What is required:
Give back exactly the lines of the entries below from the line with "Sostenible en Santiago" to the line with "nosotros el 21", inclusive, and only those.
─── Source material ───
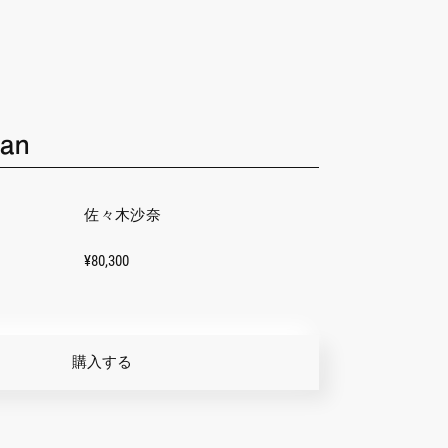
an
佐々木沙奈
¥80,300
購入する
───
─── Source material ───
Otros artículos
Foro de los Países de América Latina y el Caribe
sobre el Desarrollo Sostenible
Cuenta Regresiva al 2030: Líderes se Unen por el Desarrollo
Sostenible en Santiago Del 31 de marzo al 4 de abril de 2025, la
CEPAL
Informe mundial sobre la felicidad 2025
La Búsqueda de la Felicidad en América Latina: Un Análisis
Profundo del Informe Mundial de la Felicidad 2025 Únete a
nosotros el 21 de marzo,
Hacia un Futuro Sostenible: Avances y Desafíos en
───
Problem solution:
Sostenible en Santiago Del 31 de marzo al 4 de abril de 2025, la
CEPAL
Informe mundial sobre la felicidad 2025
La Búsqueda de la Felicidad en América Latina: Un Análisis
Profundo del Informe Mundial de la Felicidad 2025 Únete a
nosotros el 21 de marzo,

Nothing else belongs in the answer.